Bruxelles ricorda l’esistenza di flessibilità nel quadro attuale e indica la necessità di valutare attentamente strumenti già disponibili prima di aprire a deroghe generalizzate. Tra le opzioni citate figurano l’utilizzo delle risorse del Pnrr, il capitolo RepowerEu e i fondi di coesione. La Commissione ha inoltre autorizzato la nona rata del Pnrr destinata all’Italia per 12,8 miliardi, mostrando come alcuni canali di finanziamento esistano già e possano essere mobilitati in tempi relativamente brevi.

La proposta italiana e le motivazioni

L’Italia ha portato avanti una proposta volta a reinterpretare gli spazi previsti per la difesa anche alla luce delle esigenze di sicurezza energetica. Il ministro Giancarlo Giorgetti ha argomentato che gli shock derivanti dal conflitto in Medio Oriente e dalle turbolenze sui flussi energetici giustificano misure che non comprimano investimenti e crescita. A supporto di questa tesi il governo ha sollecitato un confronto che riconosca i fattori rilevanti già presenti nel quadro normativo comunitario.

Rendiconti e margini pratici

Secondo stime comunitarie ci sarebbero risorse disponibili nell’ordine di circa 95 miliardi a livello europeo, mentre l’Italia è alla ricerca di un margine che si aggiri intorno ai 5 miliardi per interventi specifici. Il Ministero dell’Economia sottolinea che la richiesta non virtualmente equivale a un aumento incontrollato del debito, ma mira a garantire la sicurezza economica attraverso risposte mirate.

Conti pubblici italiani e scenari futuri

Il quadro italiano presenta elementi di complessità: il deficit del 2026 si è attestato intorno al 3,1%, una soglia che ha impedito un’uscita anticipata dalla procedura per disavanzo eccessivo. L’Ufficio parlamentare di Bilancio ha indicato che potenziali rettifiche legate ai crediti del Superbonus potrebbero ridurre il deficit sotto il 3% qualora emergessero irregolarità superiori ai 2 miliardi. Tuttavia l’Upb ha precisato che la posizione di breve periodo non muterebbe il percorso di aggiustamento concordato con Bruxelles.

I principali timori condivisi dalle istituzioni sono che misure troppo larghe e permanenti possano alterare l’orientamento della politica monetaria e riaccendere tensioni sui mercati. Per questo si insiste sull’importanza di soluzioni targettizzate che proteggano i più vulnerabili senza incentivare il ricorso a fonti fossili.

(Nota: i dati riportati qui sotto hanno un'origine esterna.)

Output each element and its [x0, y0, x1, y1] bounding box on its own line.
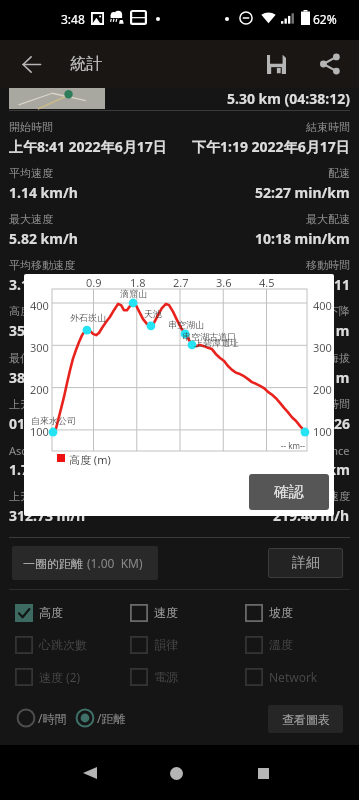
staticText: 200 — [30, 382, 49, 397]
staticText: 心跳次數 — [39, 637, 87, 652]
staticText: 坡度 — [269, 605, 293, 620]
staticText: Distance — [305, 443, 350, 458]
staticText: (1.00 KM) — [87, 555, 143, 571]
staticText: 300 — [313, 340, 332, 355]
button[interactable]: 查看圖表 — [268, 705, 343, 733]
staticText: 查看圖表 — [282, 712, 330, 727]
staticText: 海拔 — [328, 351, 350, 365]
staticText: 5.30 km (04:38:12) — [227, 89, 350, 108]
staticText: 1.8 — [130, 275, 146, 290]
staticText: 3.11 km/h — [9, 275, 78, 294]
staticText: 1.14 km/h — [9, 183, 78, 202]
staticText: 下降速度 — [306, 489, 350, 503]
staticText: 平均移動速度 — [9, 258, 75, 272]
staticText: 配速 — [328, 166, 350, 180]
button[interactable]: 速度 — [130, 603, 178, 622]
staticText: 62% — [313, 11, 337, 27]
button[interactable]: 一圈的距離 — [12, 546, 158, 580]
staticText: 移動時間 — [306, 258, 350, 272]
staticText: 電源 — [154, 669, 178, 684]
staticText: 3:48 — [61, 11, 85, 27]
staticText: 5.82 km/h — [9, 229, 78, 248]
staticText: 01:42:11 — [294, 275, 350, 294]
button[interactable]: 坡度 — [245, 603, 293, 622]
button[interactable]: Recents — [241, 751, 285, 795]
staticText: 52:27 min/km — [255, 183, 350, 202]
button[interactable]: /時間 — [16, 708, 67, 728]
staticText: 最大速度 — [9, 212, 53, 226]
staticText: 10:18 min/km — [255, 229, 350, 248]
staticText: 詳細 — [292, 554, 320, 572]
staticText: 上升時間 — [9, 397, 53, 411]
staticText: -- km-- — [281, 440, 306, 451]
button[interactable]: Back — [7, 40, 55, 88]
button[interactable]: 韻律 — [130, 635, 178, 654]
staticText: 最大配速 — [306, 212, 350, 226]
staticText: 外石崁山 — [70, 312, 106, 323]
button[interactable]: 確認 — [249, 474, 329, 510]
staticText: 韻律 — [154, 637, 178, 652]
staticText: 2.7 — [173, 275, 189, 290]
staticText: 開始時間 — [9, 120, 53, 134]
staticText: 統計 — [70, 54, 102, 74]
staticText: 219.40 m/h — [273, 506, 350, 525]
staticText: 下午1:19 2022年6月17日 — [192, 137, 350, 156]
staticText: 1105 m — [300, 321, 350, 340]
staticText: 溫度 — [269, 637, 293, 652]
button[interactable]: 詳細 — [268, 548, 343, 578]
staticText: 串空湖山 — [168, 319, 204, 330]
staticText: /時間 — [38, 710, 67, 726]
staticText: 38 m — [9, 368, 43, 387]
staticText: 100 — [30, 424, 49, 439]
staticText: 平均速度 — [9, 166, 53, 180]
staticText: 400 — [30, 298, 49, 313]
staticText: 一圈的距離 — [23, 555, 87, 571]
staticText: 滴窟山 — [120, 288, 147, 299]
button[interactable]: Back — [68, 751, 112, 795]
button[interactable]: Save — [252, 40, 300, 88]
button[interactable]: Network — [245, 667, 318, 686]
button[interactable]: Share — [306, 40, 354, 88]
staticText: 高度 (m) — [69, 452, 111, 467]
staticText: 3.60 km — [296, 460, 350, 479]
staticText: 412 m — [308, 368, 350, 387]
staticText: 4.5 — [259, 275, 275, 290]
staticText: 最低 — [9, 351, 31, 365]
button[interactable]: 溫度 — [245, 635, 293, 654]
staticText: 高度 — [39, 605, 63, 620]
staticText: 200 — [313, 382, 332, 397]
staticText: 312.73 m/h — [9, 506, 86, 525]
staticText: 下降 — [328, 304, 350, 318]
staticText: 上碧潭遺址 — [194, 337, 239, 348]
button[interactable]: Home — [154, 751, 198, 795]
staticText: 上午8:41 2022年6月17日 — [9, 137, 167, 156]
staticText: Network — [269, 669, 318, 685]
button[interactable]: 電源 — [130, 667, 178, 686]
staticText: 串空湖古道口 — [182, 331, 236, 342]
staticText: 速度 (2) — [39, 669, 81, 685]
staticText: 400 — [313, 298, 332, 313]
button[interactable]: /距離 — [75, 708, 126, 728]
staticText: 確認 — [274, 483, 304, 502]
staticText: 0.9 — [86, 275, 102, 290]
staticText: 下降時間 — [306, 397, 350, 411]
staticText: 結束時間 — [306, 120, 350, 134]
staticText: 100 — [313, 424, 332, 439]
staticText: /距離 — [97, 710, 126, 726]
staticText: 1.70 km — [9, 460, 63, 479]
button[interactable]: 速度 (2) — [15, 667, 81, 686]
button[interactable]: 心跳次數 — [15, 635, 87, 654]
staticText: 300 — [30, 340, 49, 355]
staticText: 3.6 — [216, 275, 232, 290]
staticText: 速度 — [154, 605, 178, 620]
staticText: 01:26:26 — [294, 414, 350, 433]
staticText: 01:58:22 — [9, 414, 65, 433]
staticText: 355 m — [9, 321, 51, 340]
staticText: 上升速度 — [9, 489, 53, 503]
staticText: 高度 — [9, 304, 31, 318]
staticText: Ascent — [9, 443, 44, 458]
staticText: 天池 — [144, 308, 162, 319]
button[interactable]: 高度 — [15, 603, 63, 622]
staticText: 自來水公司 — [31, 415, 76, 426]
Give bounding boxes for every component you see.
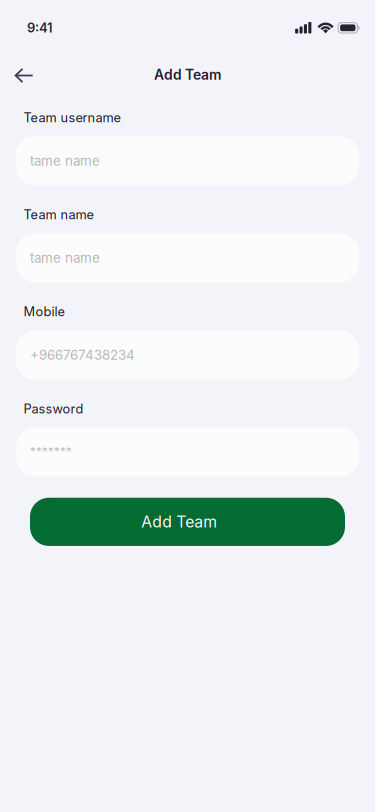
staticText: tame name <box>30 250 100 266</box>
button[interactable]: tame name <box>16 233 359 282</box>
staticText: ******* <box>30 445 72 459</box>
button[interactable]: ******* <box>16 428 359 476</box>
staticText: Team username <box>24 110 121 125</box>
staticText: Team name <box>24 207 94 222</box>
staticText: tame name <box>30 153 100 169</box>
button[interactable]: tame name <box>16 136 359 185</box>
button[interactable]: +966767438234 <box>16 330 359 380</box>
staticText: Add Team <box>141 512 217 531</box>
staticText: Add Team <box>154 66 221 83</box>
staticText: Mobile <box>24 304 65 320</box>
button[interactable]: Add Team <box>30 498 345 546</box>
staticText: Password <box>24 401 84 417</box>
button[interactable]: Back <box>0 58 48 91</box>
staticText: 9:41 <box>27 20 53 36</box>
staticText: +966767438234 <box>30 347 135 363</box>
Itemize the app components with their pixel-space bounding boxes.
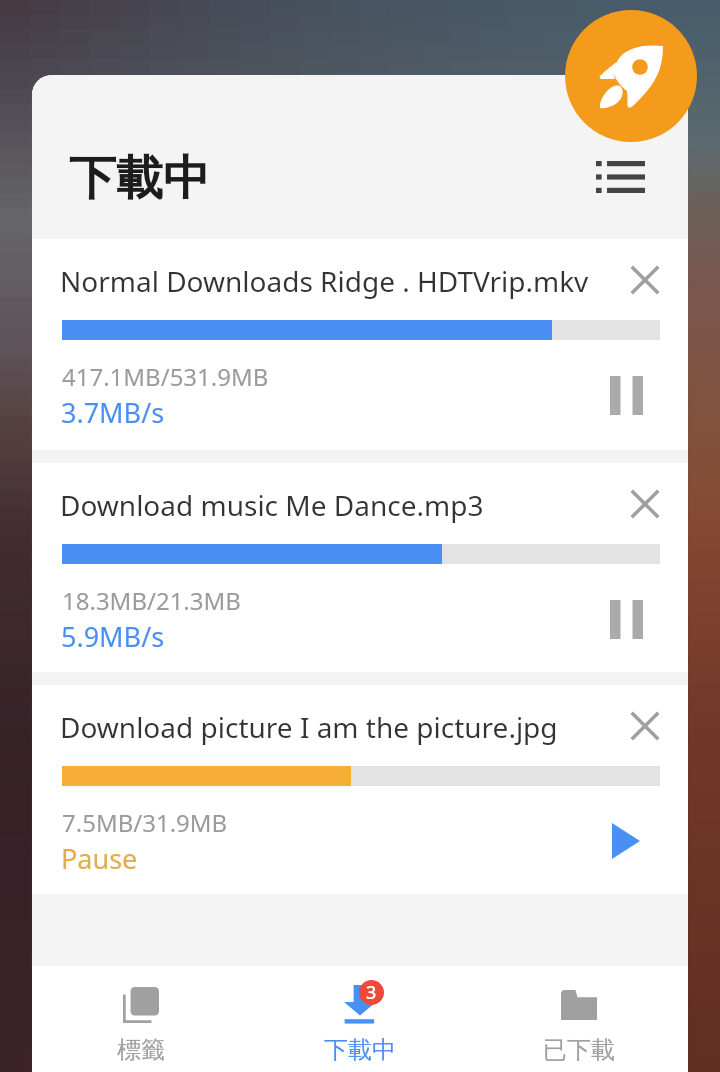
button[interactable]: 3	[250, 966, 469, 1072]
button[interactable]: Resume download	[595, 810, 657, 872]
button[interactable]: Cancel download	[615, 474, 675, 534]
button[interactable]: List view	[588, 145, 652, 209]
button[interactable]: Cancel download	[615, 696, 675, 756]
staticText: 5.9MB/s	[61, 618, 165, 655]
staticText: 下載中	[69, 149, 210, 208]
staticText: Download music Me Dance.mp3	[60, 486, 484, 524]
button[interactable]: Boost download	[565, 10, 697, 142]
button[interactable]: 已下載	[469, 966, 688, 1072]
staticText: 下載中	[324, 1035, 396, 1065]
button[interactable]: Cancel download	[615, 250, 675, 310]
staticText: 417.1MB/531.9MB	[62, 360, 269, 393]
staticText: 3	[366, 980, 377, 1005]
button[interactable]: 標籤	[32, 966, 250, 1072]
staticText: 18.3MB/21.3MB	[62, 584, 241, 617]
staticText: Download picture I am the picture.jpg	[60, 708, 558, 746]
staticText: Normal Downloads Ridge . HDTVrip.mkv	[60, 262, 589, 300]
staticText: 7.5MB/31.9MB	[62, 806, 228, 839]
staticText: 標籤	[117, 1035, 165, 1065]
button[interactable]: Download music Me Dance.mp3	[32, 463, 688, 672]
button[interactable]: Pause download	[595, 588, 657, 650]
staticText: 3.7MB/s	[61, 394, 165, 431]
button[interactable]: Normal Downloads Ridge . HDTVrip.mkv	[32, 239, 688, 450]
staticText: Pause	[61, 840, 138, 877]
staticText: 已下載	[543, 1035, 615, 1065]
button[interactable]: Download picture I am the picture.jpg	[32, 685, 688, 894]
button[interactable]: Pause download	[595, 364, 657, 426]
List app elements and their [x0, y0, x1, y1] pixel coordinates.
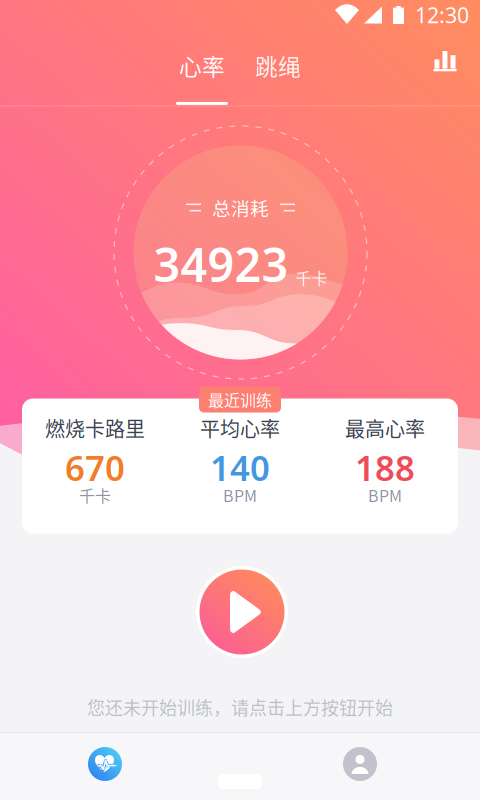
button[interactable]: 跳绳	[240, 30, 316, 110]
staticText: 12:30	[415, 1, 469, 29]
staticText: 燃烧卡路里	[45, 414, 145, 442]
staticText: 您还未开始训练，请点击上方按钮开始	[87, 694, 393, 720]
button[interactable]: Profile	[334, 738, 386, 790]
button[interactable]: Heart rate	[79, 738, 131, 790]
button[interactable]: Statistics	[422, 38, 468, 84]
button[interactable]: 心率	[164, 30, 240, 110]
staticText: 心率	[179, 49, 225, 82]
staticText: 千卡	[296, 266, 328, 289]
staticText: 188	[355, 444, 415, 490]
staticText: BPM	[368, 484, 402, 507]
staticText: 平均心率	[200, 414, 280, 442]
staticText: 总消耗	[212, 194, 269, 221]
button[interactable]: Start workout	[192, 562, 292, 662]
staticText: 140	[210, 444, 270, 490]
staticText: 670	[65, 444, 125, 490]
staticText: 最高心率	[345, 414, 425, 442]
staticText: BPM	[223, 484, 257, 507]
staticText: 最近训练	[208, 388, 272, 411]
staticText: 跳绳	[255, 49, 301, 82]
staticText: 34923	[154, 233, 288, 295]
staticText: 千卡	[79, 484, 111, 507]
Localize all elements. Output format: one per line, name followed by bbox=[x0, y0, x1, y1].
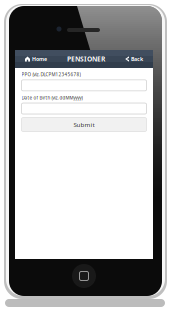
staticText: Date of Birth (viz. ddMMyyyy) bbox=[22, 95, 82, 101]
button[interactable]: Back bbox=[120, 50, 153, 68]
button[interactable]: Home bbox=[15, 50, 52, 68]
staticText: PPO (viz. DLCPM12345678) bbox=[22, 72, 80, 78]
staticText: Submit bbox=[74, 120, 94, 129]
staticText: PENSIONER bbox=[67, 54, 105, 64]
staticText: Home bbox=[32, 56, 47, 63]
button[interactable]: Submit bbox=[22, 118, 146, 131]
staticText: Back bbox=[131, 56, 143, 63]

In conclusione, il confronto tra governi, Commissione e Bce punta a trovare un equilibrio: da una parte la necessità di rispondere a un’emergenza che colpisce prezzi e competitività, dall’altra l’urgenza di mantenere credibilità fiscale e stabilità dei mercati. La ricerca di strumenti come l’utilizzo mirato del Pnrr e dei fondi di coesione, il ricorso a spazi già esistenti e l’applicazione di misure temporanee e calibrate sembrano essere la strada privilegiata per conciliare queste esigenze.